I try to dive in my memories to find any clue that can be useful to us, but I still do not understand the message. After a few seconds, I shrug and deny with my head, trying to apologize.
“For God’s sake, Eric. Think a little. Were you angry before she died? Did you tell her not to talk to you anymore?”
“No, on the cont
rary... We were in love.” I feel like I blush to say it out loud. “You know, the way the twelve-year-olds are in love... The last few days we lived a kind of impossible love. We had crashed her father’s car and he punished her without going out all summer. I think he thought I was a bad influence for her, so he told her that he didn’t want her to talk to me again in her...”

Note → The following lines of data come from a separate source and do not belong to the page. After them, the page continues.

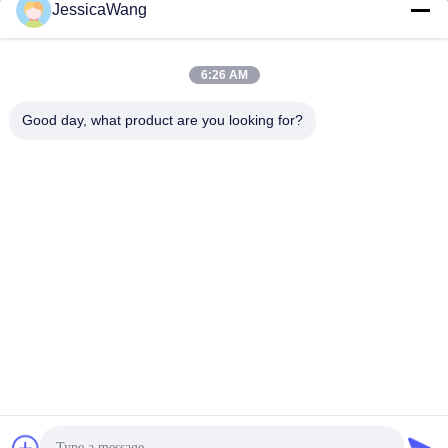
JessicaWang
Địa chỉ của chúng tôi
6:26 AM
Địa chỉ
Good day, what product are you looking for?
8tầng 9A, tòa nhà 2, đường Fengxing No.1, Cộng đồng
Fenghuang, Phố Fuyong, Baoan District, Shenzhen, Quảng
Đông, Trung Quốc
Điện thoại
0086-755-81461285
Chính sách bảo mật
|
Sơ đồ trang web
Trung Quốc Chất lượng tốt 0-10v Driver có thể tắt Nhà cung cấp.
-2026 Shenzhen Keysun Technology Limited Tất cả các quyền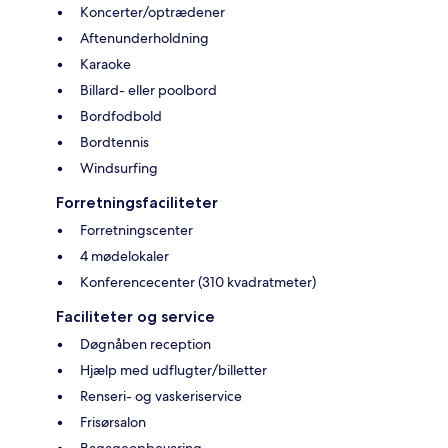
Koncerter/optrædener
Aftenunderholdning
Karaoke
Billard- eller poolbord
Bordfodbold
Bordtennis
Windsurfing
Forretningsfaciliteter
Forretningscenter
4 mødelokaler
Konferencecenter (310 kvadratmeter)
Faciliteter og service
Døgnåben reception
Hjælp med udflugter/billetter
Renseri- og vaskeriservice
Frisørsalon
Bagageopbevaring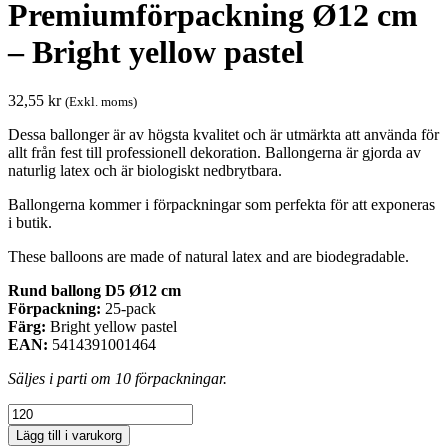
Premiumförpackning Ø12 cm
– Bright yellow pastel
32,55
kr
(Exkl. moms)
Dessa ballonger är av högsta kvalitet och är utmärkta att använda för
allt från fest till professionell dekoration. Ballongerna är gjorda av
naturlig latex och är biologiskt nedbrytbara.
Ballongerna kommer i förpackningar som perfekta för att exponeras
i butik.
These balloons are made of natural latex and are biodegradable.
Rund ballong D5 Ø12 cm
Förpackning:
25-pack
Färg:
Bright yellow pastel
EAN:
5414391001464
Säljes i parti om 10 förpackningar.
Premiumförpackning
Ø12
Lägg till i varukorg
cm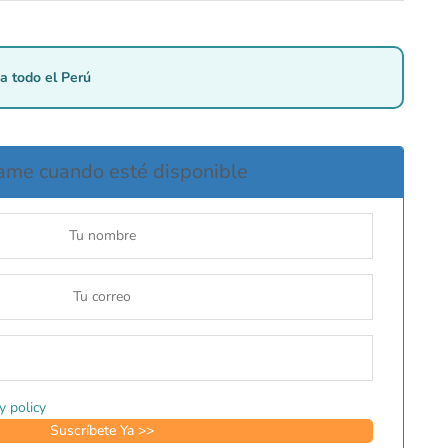
a todo el Perú
ame cuando esté disponible
y policy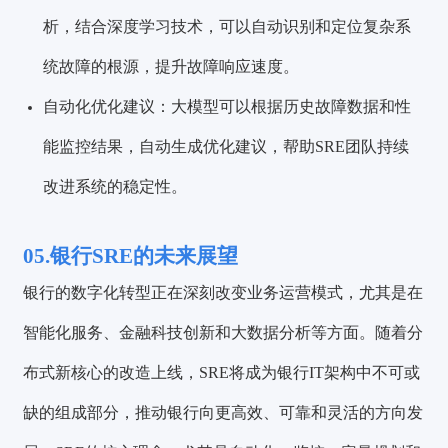
析，结合深度学习技术，可以自动识别和定位复杂系
统故障的根源，提升故障响应速度。
自动化优化建议：大模型可以根据历史故障数据和性
能监控结果，自动生成优化建议，帮助SRE团队持续
改进系统的稳定性。
05.银行SRE的未来展望
银行的数字化转型正在深刻改变业务运营模式，尤其是在
智能化服务、金融科技创新和大数据分析等方面。随着分
布式新核心的改造上线，SRE将成为银行IT架构中不可或
缺的组成部分，推动银行向更高效、可靠和灵活的方向发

“That’s it!” Eloise approaches me and shakes me, grabbing me by the shoulders, trying to make me react. “Don’t you see? When she died, she was punished without talking to you and she went to the grave with that weight in her soul.”
“Are you seriously telling me this? Anne was rebellious by nature. Her parents would spend the day complaining that she was very disobedient. Why would she choose to obey precisely that last punishment?”
“Precisely because it was the last, for all that it meant. Don’t you see? She died without being able to say goodbye to you, with her parents angry at her and without being forgiven by them...”
“Alright, I accept it because I can’t find any other meaning to the message. What should we do?”
“Eric, son... You’re a charming boy, but sometimes you’re too short. Don’t you see? You have to go talk to her father and get him to forgive her.”
“But do you think he’s still mad at her?”
“No, but I’m sure he never told her. You have to convince him to say it out loud.”
“You’re crazy if you think I’m going to show up at that man’s house and tell him to talk to his dead daughter.”
Eloise is going to answer back to me when the door sounds again. I approach to open while I think that with so many visits we will need tons of salt. When I open, I find Dunning.
“Hey, kid. Good morning, Miss Carter. Could I come in for a moment?”
She nods and moves aside to let him pass. He comes in and waits for an invitation to go to the living room, but it seems that, after their last discussion, Eloise has forgotten how a good hostess behaves. After a few seconds, while I throw salt in front of the entrance, he decides to start talking.